My Oscar Predictions: No Country for Old Men to Dominate

Okay, I'll make a few.

Best Picture: The Coen brothers' No Country for Old Men, adapted from the Cormac McCarthy novel, is a tense, artfully plotted, beautifully photographed thriller that uses a frightening chase across Western landscapes to make a statement or two about (depraved) human nature. Yeah, bleak and all, but a real cinematic achievement, including a trio of top-rank performances. It should and will win.

Best Director: Let's call it for the Coen Brothers (No Country). Has this award ever gone to two people? Siblings?

Best actor: Daniel Day-Lewis is fierce and wholly absorbed into his role as brutal oil baron Daniel Plainview in There Will Be Blood. In a year of strong male performances, his is the best. I'm thinking that the Academy will feel the same.

Best actress: Julie Christie (Away From Her) has been the talk of the awards shows for several months running, and here's betting that she'll win. Second-most-likely: Marion Cotillard, as Edith Piaf in La Vie en Rose.

Best supporting actor: If there's any justice in the world ... Javier Bardem, as one of the scariest movie villains EVER, in No Country for Old Men. I'm predicting that there will be justice in the world, at least on Sunday night. This is a very strong category, too, as Tom Wilkinson (Michael Clayton), Casey Affleck (The Assassination of Jesse James ...) and Hal Holbrook (Into the Wild) all turn in superb performances. I didn't see Philip Seymour Hoffman in Charlie Wilson's War, but he excels in Before the Devil Knows You're Dead and The Savages.

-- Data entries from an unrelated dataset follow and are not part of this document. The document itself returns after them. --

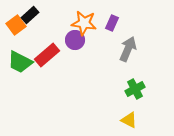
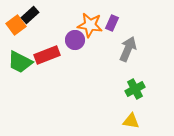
orange star: moved 6 px right, 2 px down
red rectangle: rotated 20 degrees clockwise
yellow triangle: moved 2 px right, 1 px down; rotated 18 degrees counterclockwise
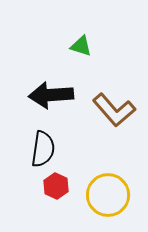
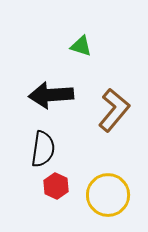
brown L-shape: rotated 99 degrees counterclockwise
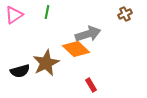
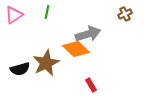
black semicircle: moved 2 px up
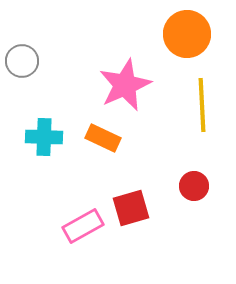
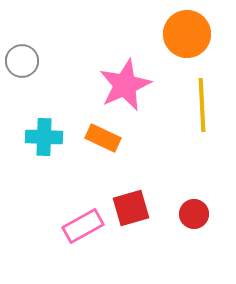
red circle: moved 28 px down
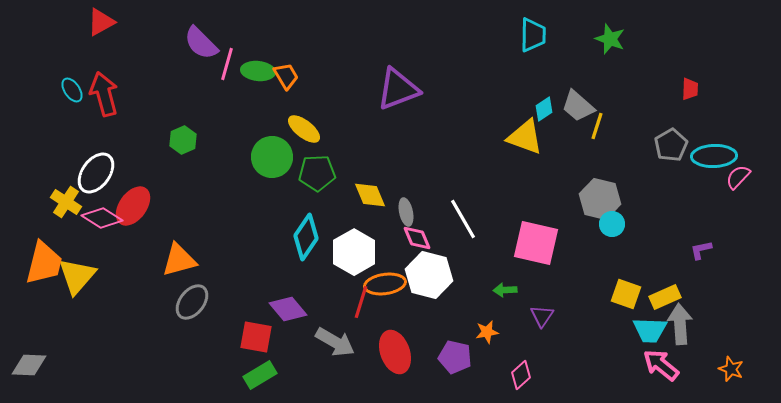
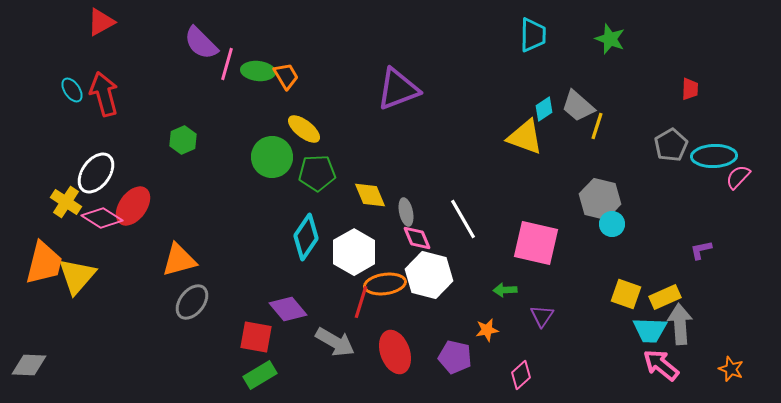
orange star at (487, 332): moved 2 px up
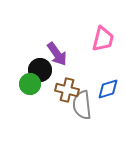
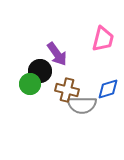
black circle: moved 1 px down
gray semicircle: rotated 84 degrees counterclockwise
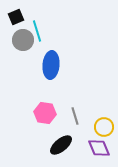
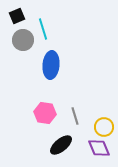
black square: moved 1 px right, 1 px up
cyan line: moved 6 px right, 2 px up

Best supporting actress: Amy Ryan does bone-deep work as the world's worst mom in Gone Baby Gone, but I'm guessing that the too-long-overlooked Ruby Dee will win for American Gangster (for sentimental reasons - she has very little screen time).

Original Screenplay: Diablo Cody for creating the snappy, very funny and finally poignant dialogue in Juno, this year's Little Film That Could. The film has received a swell of recent attention, so it makes sense that the Academy will want to give it at least one major award (since it's unlikely to win in the categories of best picture or best actress)

Adapted screenplay: When the Coens meet McCarthy, genius happens, and No Country for Old Men will win again (I think).